I feel that by learning skills such as being frugal in the home, gardening, knitting and sewing, that I am becoming more independent, and I am excavating my authentic self, so to speak. There is a lot to be said for driving the cost of living down, and how much money that really is worth. So, to evaluate how much my work is worth, it would be in savings. The difference between my income and expenses while working is substantially less than the money I save by being home.

I had never considered staying home, not to even mention homeschooling my children, and I didn’t at first. I have been a work outside of the home mom the majority of the time I have been a mom, and out of necessity, so I recognize that even though my work now is equally difficult and important, it is not always an option in this double income society we now live in. I also recognize that I have a special brand of husband, who supports my endeavors, whether they include bringing home the bacon or cooking it. I have taken a turn at being the sole income provider, and now he is taking a turn. He also takes part in the ‘domestic duties’, and does lesson blocks and extracurriculars with the children.

My daughter Hana is six.Although I stay at home, she will always know that she can do anything she wants to, because my example is not one of dominion and servitude. I am a politically active,  artistic person who contributes to her community. I have my own interests and ever-changing goals and pursuits. I try to be assertive and self-confident, (even if sometimes it is for her sake alone).

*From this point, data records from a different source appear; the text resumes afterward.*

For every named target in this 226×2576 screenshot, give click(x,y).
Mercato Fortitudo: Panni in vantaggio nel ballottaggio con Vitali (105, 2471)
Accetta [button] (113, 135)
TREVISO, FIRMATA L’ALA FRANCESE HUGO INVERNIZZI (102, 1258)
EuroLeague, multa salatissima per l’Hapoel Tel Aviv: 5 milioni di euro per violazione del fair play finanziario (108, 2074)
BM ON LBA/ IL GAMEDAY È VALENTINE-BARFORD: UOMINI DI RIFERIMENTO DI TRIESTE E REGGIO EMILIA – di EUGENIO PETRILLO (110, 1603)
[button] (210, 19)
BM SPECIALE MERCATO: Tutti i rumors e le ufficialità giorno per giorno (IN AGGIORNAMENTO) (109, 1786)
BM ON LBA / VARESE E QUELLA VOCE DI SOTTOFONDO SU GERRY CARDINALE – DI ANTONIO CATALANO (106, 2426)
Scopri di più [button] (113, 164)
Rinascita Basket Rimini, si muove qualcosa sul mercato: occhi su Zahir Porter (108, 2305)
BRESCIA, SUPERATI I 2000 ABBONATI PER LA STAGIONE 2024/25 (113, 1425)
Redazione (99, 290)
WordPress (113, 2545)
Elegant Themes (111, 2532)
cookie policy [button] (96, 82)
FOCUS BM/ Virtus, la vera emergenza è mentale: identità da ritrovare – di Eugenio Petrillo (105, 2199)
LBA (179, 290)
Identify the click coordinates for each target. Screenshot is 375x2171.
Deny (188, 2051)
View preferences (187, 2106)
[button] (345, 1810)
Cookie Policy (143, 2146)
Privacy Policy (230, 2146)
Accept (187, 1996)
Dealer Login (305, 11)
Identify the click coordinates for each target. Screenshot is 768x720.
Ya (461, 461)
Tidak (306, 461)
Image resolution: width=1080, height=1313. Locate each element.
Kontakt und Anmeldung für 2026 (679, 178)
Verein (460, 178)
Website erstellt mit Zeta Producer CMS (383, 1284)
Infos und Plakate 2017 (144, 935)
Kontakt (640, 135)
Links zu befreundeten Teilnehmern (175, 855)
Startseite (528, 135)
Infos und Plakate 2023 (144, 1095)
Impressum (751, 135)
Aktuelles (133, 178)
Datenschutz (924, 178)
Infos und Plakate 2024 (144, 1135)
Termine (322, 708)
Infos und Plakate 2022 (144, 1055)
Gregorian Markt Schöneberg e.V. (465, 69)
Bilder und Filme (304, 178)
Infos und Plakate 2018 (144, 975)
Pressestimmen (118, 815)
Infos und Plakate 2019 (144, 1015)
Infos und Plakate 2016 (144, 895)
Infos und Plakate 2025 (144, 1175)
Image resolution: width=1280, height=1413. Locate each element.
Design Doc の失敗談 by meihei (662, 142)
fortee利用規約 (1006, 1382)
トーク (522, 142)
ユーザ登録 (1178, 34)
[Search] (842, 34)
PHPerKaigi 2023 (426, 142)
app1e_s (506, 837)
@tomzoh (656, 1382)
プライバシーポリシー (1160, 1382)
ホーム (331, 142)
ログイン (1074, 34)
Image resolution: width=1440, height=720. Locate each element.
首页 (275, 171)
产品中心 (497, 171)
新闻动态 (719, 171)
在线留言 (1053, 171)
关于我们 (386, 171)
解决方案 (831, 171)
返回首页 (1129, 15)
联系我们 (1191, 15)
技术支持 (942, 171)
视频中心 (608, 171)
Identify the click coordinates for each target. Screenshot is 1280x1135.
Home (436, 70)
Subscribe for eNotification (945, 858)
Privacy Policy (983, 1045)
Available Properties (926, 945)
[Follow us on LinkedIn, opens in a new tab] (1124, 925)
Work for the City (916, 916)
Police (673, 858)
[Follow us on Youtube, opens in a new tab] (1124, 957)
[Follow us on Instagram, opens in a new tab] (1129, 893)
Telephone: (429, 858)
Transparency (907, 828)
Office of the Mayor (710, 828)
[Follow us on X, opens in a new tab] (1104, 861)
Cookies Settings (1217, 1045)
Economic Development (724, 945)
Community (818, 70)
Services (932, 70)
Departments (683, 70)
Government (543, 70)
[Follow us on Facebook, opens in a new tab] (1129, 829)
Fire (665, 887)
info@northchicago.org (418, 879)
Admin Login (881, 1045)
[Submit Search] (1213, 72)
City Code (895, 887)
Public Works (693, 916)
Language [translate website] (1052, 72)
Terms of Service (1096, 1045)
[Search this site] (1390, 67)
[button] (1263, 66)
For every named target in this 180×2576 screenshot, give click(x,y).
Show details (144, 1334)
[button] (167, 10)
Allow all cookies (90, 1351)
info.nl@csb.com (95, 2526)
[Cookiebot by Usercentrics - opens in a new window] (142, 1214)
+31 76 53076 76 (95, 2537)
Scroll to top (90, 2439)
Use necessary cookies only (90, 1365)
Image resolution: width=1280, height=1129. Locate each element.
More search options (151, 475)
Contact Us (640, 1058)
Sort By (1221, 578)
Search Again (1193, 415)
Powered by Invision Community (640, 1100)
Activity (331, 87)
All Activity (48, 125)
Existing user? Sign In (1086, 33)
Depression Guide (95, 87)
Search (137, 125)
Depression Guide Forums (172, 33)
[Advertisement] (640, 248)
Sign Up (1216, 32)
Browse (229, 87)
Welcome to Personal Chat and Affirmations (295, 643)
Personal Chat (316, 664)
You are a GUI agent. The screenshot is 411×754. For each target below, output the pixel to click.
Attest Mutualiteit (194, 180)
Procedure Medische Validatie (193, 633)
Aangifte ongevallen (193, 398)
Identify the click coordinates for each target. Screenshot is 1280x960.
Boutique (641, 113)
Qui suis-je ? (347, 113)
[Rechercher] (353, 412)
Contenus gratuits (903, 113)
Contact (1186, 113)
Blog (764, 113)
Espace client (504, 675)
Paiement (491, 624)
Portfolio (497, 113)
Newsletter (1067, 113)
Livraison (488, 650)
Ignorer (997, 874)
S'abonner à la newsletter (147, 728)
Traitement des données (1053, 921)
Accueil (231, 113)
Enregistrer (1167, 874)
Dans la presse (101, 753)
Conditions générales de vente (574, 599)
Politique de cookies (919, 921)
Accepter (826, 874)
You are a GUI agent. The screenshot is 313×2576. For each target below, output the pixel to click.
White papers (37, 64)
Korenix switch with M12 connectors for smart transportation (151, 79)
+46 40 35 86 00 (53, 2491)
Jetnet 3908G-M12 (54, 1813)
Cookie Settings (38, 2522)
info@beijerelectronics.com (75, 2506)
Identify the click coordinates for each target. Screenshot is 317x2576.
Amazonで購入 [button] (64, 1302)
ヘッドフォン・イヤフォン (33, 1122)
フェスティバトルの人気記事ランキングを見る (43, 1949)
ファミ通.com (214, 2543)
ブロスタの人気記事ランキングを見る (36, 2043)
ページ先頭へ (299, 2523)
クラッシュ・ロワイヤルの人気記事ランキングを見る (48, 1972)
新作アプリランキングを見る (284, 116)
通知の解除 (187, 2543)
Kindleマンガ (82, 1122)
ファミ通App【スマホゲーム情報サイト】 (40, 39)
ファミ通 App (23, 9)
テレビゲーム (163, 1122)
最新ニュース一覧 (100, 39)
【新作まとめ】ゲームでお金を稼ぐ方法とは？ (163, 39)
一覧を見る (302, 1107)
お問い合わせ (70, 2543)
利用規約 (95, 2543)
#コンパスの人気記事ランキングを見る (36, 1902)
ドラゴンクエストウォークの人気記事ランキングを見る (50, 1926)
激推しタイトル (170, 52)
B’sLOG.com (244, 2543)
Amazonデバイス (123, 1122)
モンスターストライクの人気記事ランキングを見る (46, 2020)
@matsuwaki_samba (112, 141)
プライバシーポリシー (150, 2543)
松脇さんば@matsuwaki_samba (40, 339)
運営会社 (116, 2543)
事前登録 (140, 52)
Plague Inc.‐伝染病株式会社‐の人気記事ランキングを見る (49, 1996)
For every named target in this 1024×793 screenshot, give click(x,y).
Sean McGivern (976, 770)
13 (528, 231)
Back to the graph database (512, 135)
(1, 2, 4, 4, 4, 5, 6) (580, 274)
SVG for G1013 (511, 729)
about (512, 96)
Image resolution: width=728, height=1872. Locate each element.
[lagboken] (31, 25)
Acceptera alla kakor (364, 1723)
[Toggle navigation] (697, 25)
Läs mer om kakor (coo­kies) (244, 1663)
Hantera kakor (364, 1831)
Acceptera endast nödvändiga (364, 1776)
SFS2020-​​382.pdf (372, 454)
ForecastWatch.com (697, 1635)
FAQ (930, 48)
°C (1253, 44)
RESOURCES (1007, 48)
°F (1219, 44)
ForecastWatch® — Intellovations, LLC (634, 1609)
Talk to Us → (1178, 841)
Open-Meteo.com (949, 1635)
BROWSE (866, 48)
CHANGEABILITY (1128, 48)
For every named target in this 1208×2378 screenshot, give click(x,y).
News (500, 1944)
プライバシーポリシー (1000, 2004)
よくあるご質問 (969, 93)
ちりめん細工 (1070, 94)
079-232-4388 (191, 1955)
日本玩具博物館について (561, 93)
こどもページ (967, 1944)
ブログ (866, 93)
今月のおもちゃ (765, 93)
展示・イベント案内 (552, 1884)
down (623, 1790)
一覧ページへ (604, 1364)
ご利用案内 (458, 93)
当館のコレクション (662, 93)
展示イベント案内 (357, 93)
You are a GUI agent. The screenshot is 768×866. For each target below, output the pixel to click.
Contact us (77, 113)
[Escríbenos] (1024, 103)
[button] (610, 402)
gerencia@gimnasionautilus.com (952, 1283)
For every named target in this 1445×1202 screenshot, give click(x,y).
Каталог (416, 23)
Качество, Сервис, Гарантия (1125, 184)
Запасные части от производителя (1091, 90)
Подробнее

Homeschooling has forced her to be more extraverted in order to have an active social life, as well as achieve her goals, and I will give you two examples of this.

 While heading to the public pool, Hana approached two boys and asked them if they wanted to join her. They did, but once in the pool, they started playing basketball, a game that she didn’t yet know. This could have deterred her, but instead, she interfered with, “I want to play too! Which net do I shoot at?”,  and the fun pursued.

On another occasion, Hana was at the library and wanted to find a book on unicorns. Instead of asking me about it, she sought out the librarian and asked her how she could use the computer to search for the books she needed. The librarian gave her a little library orientation, and now Hana can independently navigate the library, searching for books, checking them out herself, the whole sha-bang.

Hana is becoming quite self-confident and independent. She told me that one of her goals was to overcome her shyness, and I am very proud to say that she is achieving that goal. Little does she know that it is a goal we share. 

She now has little trouble approaching other children and adults. This makes socializing easy, because she can bond naturally with the people that she gravitates towards.

Homeschooling was a choice for us, partly because we are very lucky. It is part of our lifestyle to teach the children at home for many reasons, including travel oppertunities. For some, the public option works best, and other people choose private schools for one reason or another.

The one thing I do know, is that we women should celebrate these choices we now have, and stop putting each other down for making them. We should support the working woman, and the stay at home mom, because they are both working equally hard, and exercising a right that was fought hard for. Let us teach our daughters that they can do either. The strong and compelling maternal instinct can prompt us to stay at home and care for our children ourselves, or to follow other pursuits outside of the home in order to support our children in another way. When we see that women have made another choice, we should be proud of them for making one, and recognize that many of us don’t have that option.

Also, a shout out to teachers everywhere! One of the most important, and I imagine difficult jobs out there.  A classroom of 20-30+ children  takes some kind of human!